Capítulo 8
1 Cuando Jesús bajó de la montaña, lo siguió una gran multitud.
2 Entonces un leproso fue a postrarse ante él y le dijo: «Señor, si quieres, puedes purificarme».
3 Jesús extendió la mano y lo tocó, diciendo: «Lo quiero, queda purificado». Y al instante quedó purificado de su lepra.
4 Jesús le dijo: «No se lo digas a nadie, pero ve a presentarse al sacerdote y entrega la ofrenda que ordenó Moisés para que les sirva de testimonio».
5 Al entrar en Cafarnaúm, se le acercó un centurión, rogándole»
6 «Señor, mi sirviente está en casa enfermo de parálisis y sufre terriblemente».
7 Jesús le dijo: «Yo mismo iré a curarlo».
8 Pero el centurión respondió: «Señor, no soy digno de que entres en mi casa; basta que digas una palabra y mi sirviente se sanará.
9 Porque cuando yo, que no soy más que un oficial subalterno, digo a uno de los soldados que están a mis órdenes: «Ve», él va, y a otro: «Ven», él viene; y cuando digo a mi sirviente: «Tienes que hacer esto», él lo hace».

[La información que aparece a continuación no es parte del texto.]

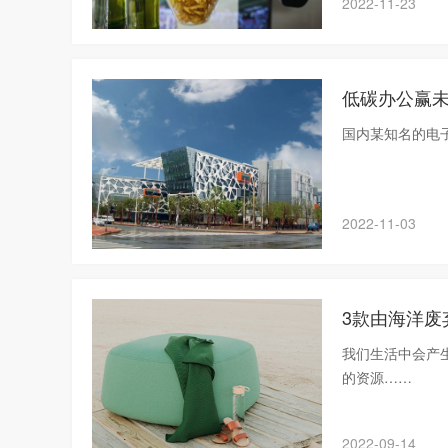
2022-11-23
低碳办公赢
国内某知名的电
2022-11-03
3款由海洋废
我们生活中会产
的资源……
2022-09-14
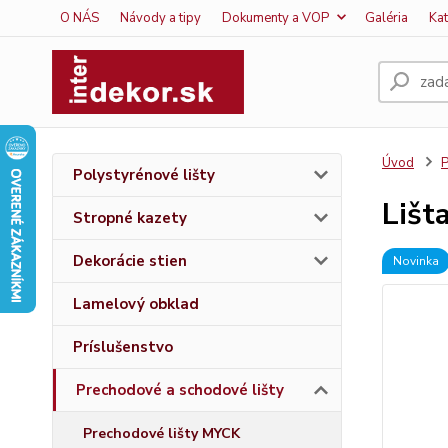
O NÁS
Návody a tipy
Dokumenty a VOP
Galéria
Ka
Úvod
P
Polystyrénové lišty
Lišt
Stropné kazety
Dekorácie stien
Novinka
Lamelový obklad
Príslušenstvo
Prechodové a schodové lišty
Prechodové lišty MYCK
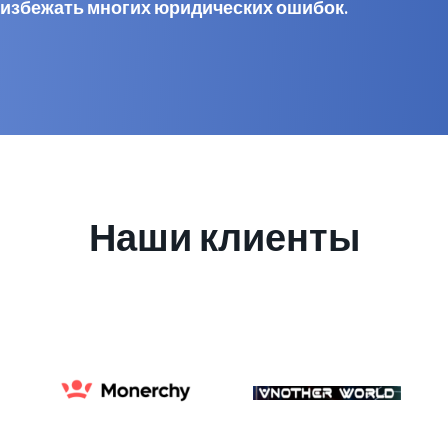
 избежать многих юридических ошибок.
Наши клиенты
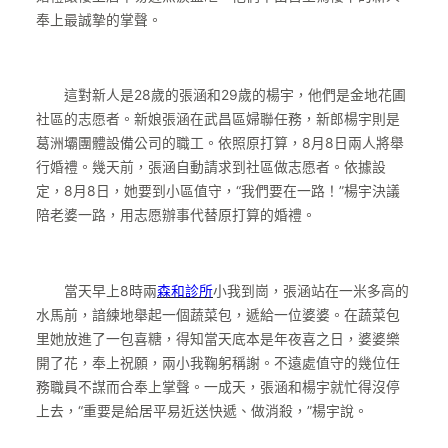
奉上最誠摯的掌聲。
這對新人是28歲的張涵和29歲的楊宇，他們是金地花圃
社區的志愿者。新娘張涵在武昌區婦聯任務，新郎楊宇則是
葛洲壩團體設備公司的職工。依照原打算，8月8日兩人將舉
行婚禮。幾天前，張涵自動請求到社區做志愿者。依據設
定，8月8日，她要到小區值守，“我們要在一路！”楊宇決議
陪老婆一路，用志愿辦事代替原打算的婚禮。
當天早上8時兩
森和診所
小我到崗，張涵站在一米多高的
水馬前，諳練地舉起一個蔬菜包，遞給一位婆婆。在蔬菜包
里她放進了一包喜糖，得知當天底本是年夜喜之日，婆婆樂
開了花，奉上祝願，兩小我鞠躬稱謝。不遠處值守的幾位任
務職員不謀而合奉上掌聲。一成天，張涵和楊宇就忙得沒停
上去，“重要是給居平易近送快遞、做消殺，”楊宇說。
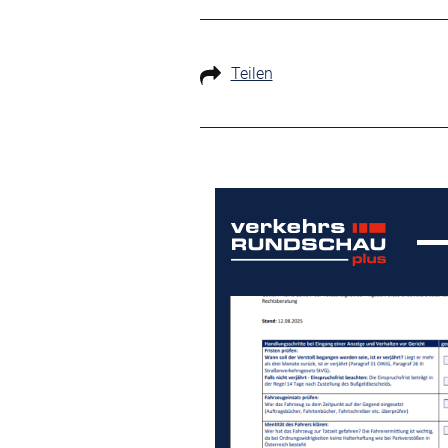
Teilen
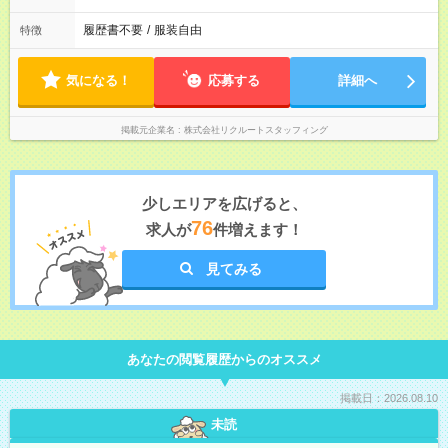
履歴書不要
/
服装自由
特徴
気になる！
応募する
詳細へ
掲載元企業名
株式会社リクルートスタッフィング
少しエリアを広げると、
76
求人が
件増えます！
見てみる
あなたの閲覧履歴からのオススメ
掲載日：2026.08.10
未読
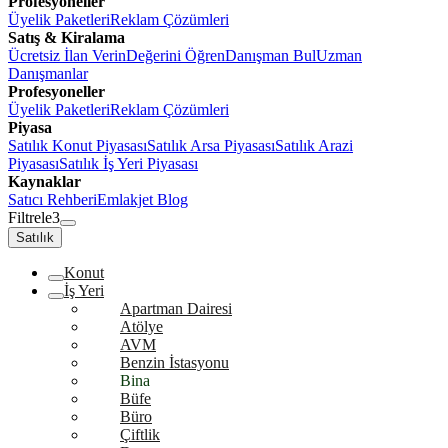
Profesyoneller
Üyelik Paketleri
Reklam Çözümleri
Satış & Kiralama
Ücretsiz İlan Verin
Değerini Öğren
Danışman Bul
Uzman
Danışmanlar
Profesyoneller
Üyelik Paketleri
Reklam Çözümleri
Piyasa
Satılık Konut Piyasası
Satılık Arsa Piyasası
Satılık Arazi
Piyasası
Satılık İş Yeri Piyasası
Kaynaklar
Satıcı Rehberi
Emlakjet Blog
Filtrele
3
Satılık
Konut
İş Yeri
Apartman Dairesi
Atölye
AVM
Benzin İstasyonu
Bina
Büfe
Büro
Çiftlik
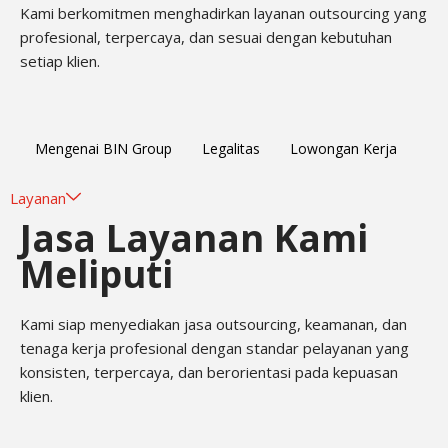
Kami berkomitmen menghadirkan layanan outsourcing yang
profesional, terpercaya, dan sesuai dengan kebutuhan
setiap klien.
Mengenai BIN Group
Legalitas
Lowongan Kerja
Layanan
Jasa Layanan Kami
Meliputi
Kami siap menyediakan jasa outsourcing, keamanan, dan
tenaga kerja profesional dengan standar pelayanan yang
konsisten, terpercaya, dan berorientasi pada kepuasan
klien.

10 Al oírlo, Jesús quedó admirado y dijo a los que lo seguían: «Les aseguro que no he encontrado a nadie en Israel que tenga tanta fe.
11 Por eso les digo que muchos vendrán de Oriente y de Occidente, y se sentarán a la mesa con Abraham, Isaac y Jacob, en el Reino de los Cielos;
12 en cambio, los herederos del reino serán arrojados afuera, a las tinieblas, donde habrá llantos y rechinar los dientes».
13 Y Jesús dijo al centurión: «Ve, y que suceda como has creído». Y el sirviente se curó en ese mismo momento.
14 Cuando Jesús llegó a la casa de Pedro, encontró a la suegra de este en cama con fiebre.
15 Le tocó la mano y se le pasó la fiebre. Ella se levantó y se puso a servirlo.
16 Al atardecer, le llevaron muchos endemoniados, y él, con su palabra, expulsó a los espíritus y curó a todos los que estaban enfermos,
17 para que se cumpliera lo que había sido anunciado por el profeta Isaías: «El tomó nuestras debilidades y cargó sobre sí nuestras enfermedades».
18 Al verse rodeado de tanta gente, Jesús mandó a sus discípulos que cruzaran a la otra orilla.
19 Entonces se aproximó un escriba y le dijo: «Maestro, te seguiré adonde vayas».
20 Jesús le respondió: «Los zorros tienen sus cuevas y las aves del cielo sus nidos; pero el Hijo del hombre no tiene dónde reclinar la cabeza».
21 Otro de sus discípulos le dijo: «Señor, permíteme que vaya antes a enterrar a mi padre».
22 Pero Jesús le respondió: «Sígueme, y deja que los muertos entierren a sus muertos».
23 Después Jesús subió a la barca y sus discípulos lo siguieron.
24 De pronto se desató en el mar una tormenta tan grande, que las olas cubrían la barca. Mientras tanto, Jesús dormía.
25 Acercándose a él, sus discípulos lo despertaron, diciéndole: «¡Sálvanos, Señor, nos hundimos!».
26 El les respondió: «¿Por qué tienen miedo, hombres de poca fe?». Y levantándose, increpó al viento y al mar, y sobrevino una gran calma.
27 Los hombres se decían entonces, llenos de admiración: «¿Quién es este, que hasta el viento y el mar le obedecen?».
28 Cuando Jesús llegó a la otra orilla, a la región de los gadarenos, fueron a su encuentro dos endemoniados que salían de los sepulcros. Eran tan feroces, que nadie podía pasar por ese camino.
29 Y comenzaron a gritar: «¿Que quieres de nosotros, Hijo de Dios? ¿Has venido aquí para atormentarnos antes de tiempo?»
30 A cierta distancia había una gran piara de cerdos paciendo.
31 Los demonios suplicaron a Jesús: «Si vas a expulsarnos, envíanos a esa piara».
32 El les dijo: «Vayan». Ellos salieron y entraron en los cerdos: estos se precipitaron al mar desde lo alto del acantilado, y se ahogaron.
33 Los cuidadores huyeron y fueron a la ciudad para llevar la noticia de todo lo que había sucedido con los endemoniados.
34 Toda la ciudad salió al encuentro de Jesús y, al verlo, le rogaron que se fuera de su territorio.